Shit. Now he was thinking intimate thoughts about eyebrows.

“You’ll see,” he muttered, his good humor gone the way of any refinement he’d once had—crushed to smithereens beneath the boots of those who’d spent the last decade hunting him.

“I’ll see. Great. That bodes well.”

She didn’t shy away when he reached out and pulled her mask back over her face.

“Need more distance.” He gave the woods a final probing stare before turning toward the river again. “This’ll be hard. But it’s the only way.”

Yeah, it was the hard part. It was also the part that—if it worked, and that was a long shot—would buy them a little time.

***

Got you.

Ash eyed the cave with satisfaction. Two people had slept here recently. Or rested, at the very least. The ground had been scuffed to hide signs of passage, and there, someone had splashed water along the rock. To wash something, perhaps?

He drew close and sniffed.

Blood. It would take a lot more than a little water to mask the iron-rich scent.

He took his time, searching every possible passage out of the cave, noting a temporary latrine and clear footprints in the dust. Tufts of white hair clung to the corners. He’d bet his earnings that it belonged to a canine.

He followed the jumbled prints to a passage, ducked through it, stood, and went stock-still, his jaw hanging open.

A glacier cave—majestic and soaring and absolutely enchanted. Blimey, what a sight. He took a step, nearly fell, and righted himself. Then slowly slid around the space, running a gloved hand over curved ice, taking in the bumps and dips with the wonder of a child. He felt like a child here, younger than he had in ages, and utterly alive, which was sweet and tragic. Tears clouded his vision. It was beautiful, utterly still, frozen in time, like a wave at its apex.

He shut his eyes and fought the pain that tried to tear into the hard black diamond of his heart. After a few steadying breaths, he moved on.

Close to halfway round, he found a second way out—a low, tight tunnel, showing clear signs of passage. Outside, he stepped down, straight onto the frozen river, and took one last, longing look at the gem hidden just inside.
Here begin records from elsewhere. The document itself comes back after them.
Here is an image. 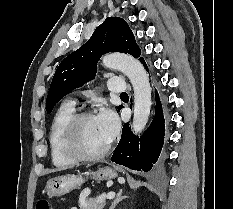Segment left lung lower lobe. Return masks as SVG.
Masks as SVG:
<instances>
[{"label":"left lung lower lobe","mask_w":233,"mask_h":209,"mask_svg":"<svg viewBox=\"0 0 233 209\" xmlns=\"http://www.w3.org/2000/svg\"><path fill=\"white\" fill-rule=\"evenodd\" d=\"M147 70L143 58L140 59ZM155 116L148 130L140 139L135 136L128 123L123 125L121 140L111 160L137 171H149L159 158L164 142V116L159 96L155 92Z\"/></svg>","instance_id":"obj_1"}]
</instances>
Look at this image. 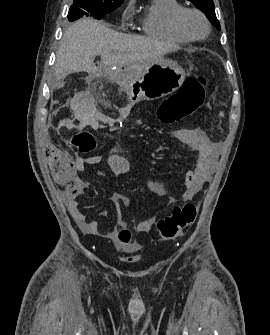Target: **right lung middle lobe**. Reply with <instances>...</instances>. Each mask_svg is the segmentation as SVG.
Listing matches in <instances>:
<instances>
[{
	"instance_id": "obj_1",
	"label": "right lung middle lobe",
	"mask_w": 270,
	"mask_h": 335,
	"mask_svg": "<svg viewBox=\"0 0 270 335\" xmlns=\"http://www.w3.org/2000/svg\"><path fill=\"white\" fill-rule=\"evenodd\" d=\"M68 13V20L75 21L81 17L101 19L117 9L122 3L107 2L104 0H73Z\"/></svg>"
}]
</instances>
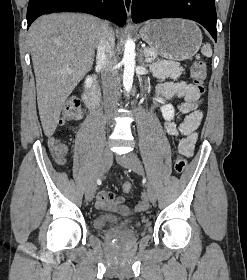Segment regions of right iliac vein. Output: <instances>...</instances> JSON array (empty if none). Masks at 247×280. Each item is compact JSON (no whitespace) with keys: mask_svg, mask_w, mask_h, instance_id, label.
Segmentation results:
<instances>
[{"mask_svg":"<svg viewBox=\"0 0 247 280\" xmlns=\"http://www.w3.org/2000/svg\"><path fill=\"white\" fill-rule=\"evenodd\" d=\"M112 160H113L112 152L109 149L104 150L99 162L96 175L86 190L85 197L87 201H91L94 198L96 188H97V180L107 172V170L110 168L112 164Z\"/></svg>","mask_w":247,"mask_h":280,"instance_id":"63e3f726","label":"right iliac vein"}]
</instances>
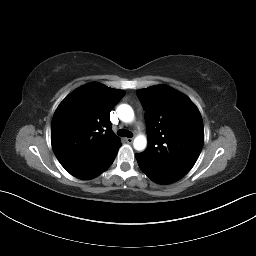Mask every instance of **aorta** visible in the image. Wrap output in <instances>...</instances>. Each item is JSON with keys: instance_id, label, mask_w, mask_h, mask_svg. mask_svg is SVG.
I'll return each instance as SVG.
<instances>
[{"instance_id": "762f6f07", "label": "aorta", "mask_w": 256, "mask_h": 256, "mask_svg": "<svg viewBox=\"0 0 256 256\" xmlns=\"http://www.w3.org/2000/svg\"><path fill=\"white\" fill-rule=\"evenodd\" d=\"M118 117L125 123H130L134 120V111L131 106L127 104H121L117 109ZM147 139L144 135H138L133 142V146L136 150L142 151L146 148Z\"/></svg>"}]
</instances>
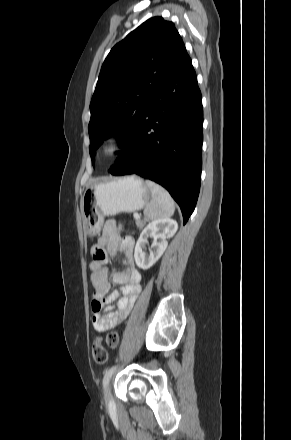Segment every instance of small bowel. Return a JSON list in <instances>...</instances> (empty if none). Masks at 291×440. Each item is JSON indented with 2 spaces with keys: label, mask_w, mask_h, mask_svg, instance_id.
I'll return each mask as SVG.
<instances>
[{
  "label": "small bowel",
  "mask_w": 291,
  "mask_h": 440,
  "mask_svg": "<svg viewBox=\"0 0 291 440\" xmlns=\"http://www.w3.org/2000/svg\"><path fill=\"white\" fill-rule=\"evenodd\" d=\"M135 240L132 236L121 237L112 221L104 225L102 235L91 249L92 260L89 264L90 279L94 289L92 300V322L99 333H105L118 327L128 316L141 290V275L134 267L133 250ZM122 255V266L110 274V279L120 285L109 293L111 284L104 266L108 254ZM118 299L117 307L110 304ZM104 305H106L104 307ZM107 321V322H104Z\"/></svg>",
  "instance_id": "1"
}]
</instances>
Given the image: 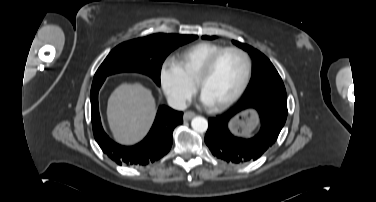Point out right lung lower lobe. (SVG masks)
Segmentation results:
<instances>
[{
	"mask_svg": "<svg viewBox=\"0 0 376 202\" xmlns=\"http://www.w3.org/2000/svg\"><path fill=\"white\" fill-rule=\"evenodd\" d=\"M104 80L92 83L90 93L93 133L102 151L118 165L124 166H144L167 154L172 146V132L183 122V113L161 106L150 132L143 141L131 147L119 145L106 135L101 125L98 92Z\"/></svg>",
	"mask_w": 376,
	"mask_h": 202,
	"instance_id": "obj_1",
	"label": "right lung lower lobe"
}]
</instances>
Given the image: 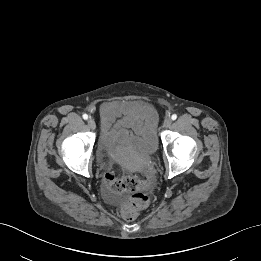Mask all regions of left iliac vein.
<instances>
[{
    "label": "left iliac vein",
    "mask_w": 261,
    "mask_h": 261,
    "mask_svg": "<svg viewBox=\"0 0 261 261\" xmlns=\"http://www.w3.org/2000/svg\"><path fill=\"white\" fill-rule=\"evenodd\" d=\"M171 124H172L171 118L167 117V118L164 120L163 126H164L165 128H168V127L171 126Z\"/></svg>",
    "instance_id": "left-iliac-vein-1"
}]
</instances>
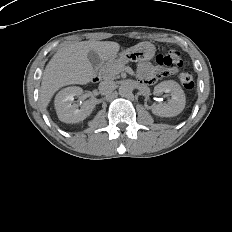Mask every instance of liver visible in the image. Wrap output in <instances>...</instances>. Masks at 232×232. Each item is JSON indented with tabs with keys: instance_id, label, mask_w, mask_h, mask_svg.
Wrapping results in <instances>:
<instances>
[{
	"instance_id": "6515ba94",
	"label": "liver",
	"mask_w": 232,
	"mask_h": 232,
	"mask_svg": "<svg viewBox=\"0 0 232 232\" xmlns=\"http://www.w3.org/2000/svg\"><path fill=\"white\" fill-rule=\"evenodd\" d=\"M144 43L141 42L131 48ZM119 49L120 45L113 41H82L58 49L46 65L42 76L39 98L43 110L61 87L91 82L94 70L87 57L89 51L93 50L102 60H108L115 57Z\"/></svg>"
}]
</instances>
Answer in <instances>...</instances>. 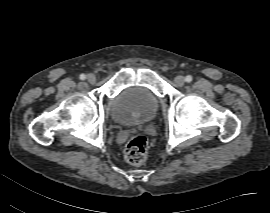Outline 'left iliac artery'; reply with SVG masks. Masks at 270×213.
<instances>
[{
	"label": "left iliac artery",
	"instance_id": "obj_1",
	"mask_svg": "<svg viewBox=\"0 0 270 213\" xmlns=\"http://www.w3.org/2000/svg\"><path fill=\"white\" fill-rule=\"evenodd\" d=\"M185 81L190 83L192 81V77L190 75L186 76Z\"/></svg>",
	"mask_w": 270,
	"mask_h": 213
}]
</instances>
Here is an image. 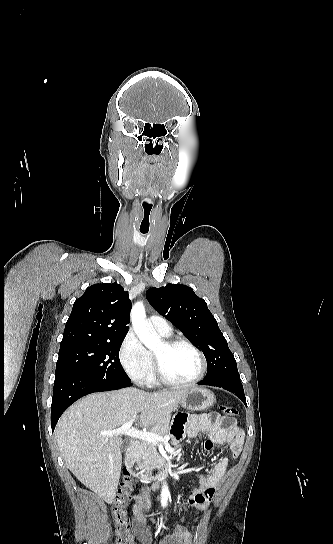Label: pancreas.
I'll return each instance as SVG.
<instances>
[{"instance_id":"1","label":"pancreas","mask_w":333,"mask_h":544,"mask_svg":"<svg viewBox=\"0 0 333 544\" xmlns=\"http://www.w3.org/2000/svg\"><path fill=\"white\" fill-rule=\"evenodd\" d=\"M169 424H170V418H166L156 424L150 432L156 433L160 436H164L168 433L169 430ZM134 458L137 461H142L143 464L149 465L152 464L160 459L159 453L156 450V447L153 443H150L148 441L142 440L139 444H137L135 452H134Z\"/></svg>"}]
</instances>
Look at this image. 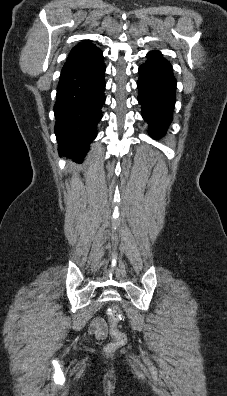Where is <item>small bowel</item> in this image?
<instances>
[{"instance_id":"small-bowel-1","label":"small bowel","mask_w":227,"mask_h":396,"mask_svg":"<svg viewBox=\"0 0 227 396\" xmlns=\"http://www.w3.org/2000/svg\"><path fill=\"white\" fill-rule=\"evenodd\" d=\"M107 330L108 328L105 320L102 318H95L88 328V333L101 340L106 337Z\"/></svg>"}]
</instances>
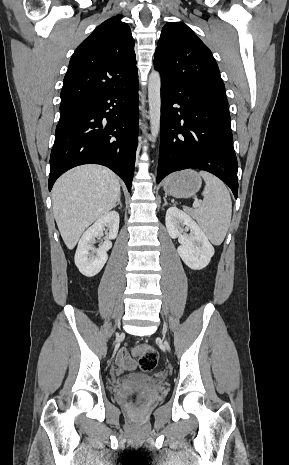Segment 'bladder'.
<instances>
[{
	"label": "bladder",
	"instance_id": "bladder-1",
	"mask_svg": "<svg viewBox=\"0 0 289 465\" xmlns=\"http://www.w3.org/2000/svg\"><path fill=\"white\" fill-rule=\"evenodd\" d=\"M129 379L135 383L149 386V387H160L161 385V383L158 380H156L154 377L147 376V375L136 374V375L130 376Z\"/></svg>",
	"mask_w": 289,
	"mask_h": 465
}]
</instances>
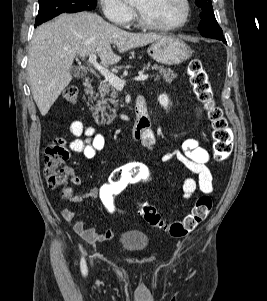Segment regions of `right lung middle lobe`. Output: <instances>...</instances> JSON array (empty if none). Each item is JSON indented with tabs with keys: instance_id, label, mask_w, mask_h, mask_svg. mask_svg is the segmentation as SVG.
Segmentation results:
<instances>
[{
	"instance_id": "dd1d6c3e",
	"label": "right lung middle lobe",
	"mask_w": 267,
	"mask_h": 301,
	"mask_svg": "<svg viewBox=\"0 0 267 301\" xmlns=\"http://www.w3.org/2000/svg\"><path fill=\"white\" fill-rule=\"evenodd\" d=\"M39 3L35 26L64 12L90 11L96 7V0H39Z\"/></svg>"
}]
</instances>
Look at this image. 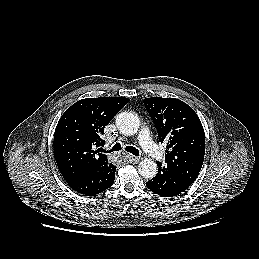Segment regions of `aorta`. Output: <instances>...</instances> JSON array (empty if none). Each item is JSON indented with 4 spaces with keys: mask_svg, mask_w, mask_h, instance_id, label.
<instances>
[{
    "mask_svg": "<svg viewBox=\"0 0 259 259\" xmlns=\"http://www.w3.org/2000/svg\"><path fill=\"white\" fill-rule=\"evenodd\" d=\"M117 128L120 133L132 136L138 132L140 121L136 114L132 112H121L115 119ZM139 174L146 178L151 179L157 174V164L151 159L145 158L138 165Z\"/></svg>",
    "mask_w": 259,
    "mask_h": 259,
    "instance_id": "1",
    "label": "aorta"
}]
</instances>
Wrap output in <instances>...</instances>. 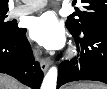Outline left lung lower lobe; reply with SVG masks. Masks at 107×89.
Here are the masks:
<instances>
[{
	"label": "left lung lower lobe",
	"instance_id": "obj_1",
	"mask_svg": "<svg viewBox=\"0 0 107 89\" xmlns=\"http://www.w3.org/2000/svg\"><path fill=\"white\" fill-rule=\"evenodd\" d=\"M69 30L75 38L79 54L59 66L57 88L77 80L107 84V23L91 24L81 32Z\"/></svg>",
	"mask_w": 107,
	"mask_h": 89
}]
</instances>
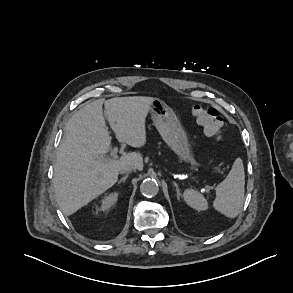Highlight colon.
Listing matches in <instances>:
<instances>
[{
  "instance_id": "obj_1",
  "label": "colon",
  "mask_w": 293,
  "mask_h": 293,
  "mask_svg": "<svg viewBox=\"0 0 293 293\" xmlns=\"http://www.w3.org/2000/svg\"><path fill=\"white\" fill-rule=\"evenodd\" d=\"M192 114L207 136L218 140L222 138L224 124L216 108L208 105H194Z\"/></svg>"
}]
</instances>
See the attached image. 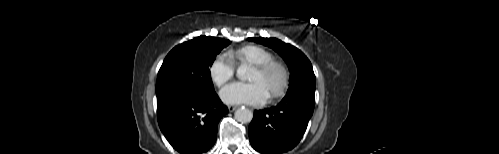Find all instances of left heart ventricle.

The perfect juxtaposition of nature and mathematics, a wave, as symmetrical as a nautilus shell, hidden beneath the surface of this innocuous wash of ice. Not a crystal out of place. The most perfectly designed architecture on the planet.

With a sigh, he let his assessing gaze sweep the chilly scenery. It took a while, but eventually, he spotted what he was looking for through the hard-driving snow, which was lovely as confetti but as painful as tiny shards of glass. A series of peg holes, too even to be random. It could be another animal, of course. But a wolf would have to be absolutely daft to be out in this weather—and those tracks had been made in the last few hours. He knew he was onto them.

He put a gloved hand out and watched, transfixed, as a mix of flakes and ice settled on his palm, some rushing to land while others meandered as if they had all the time in the world, both covering the ground with mesmerizing efficiency.

With a single overloud slap of his hands, he sent so many little masterpieces puffing away to join the others on the smooth ground and followed the dog’s prints west.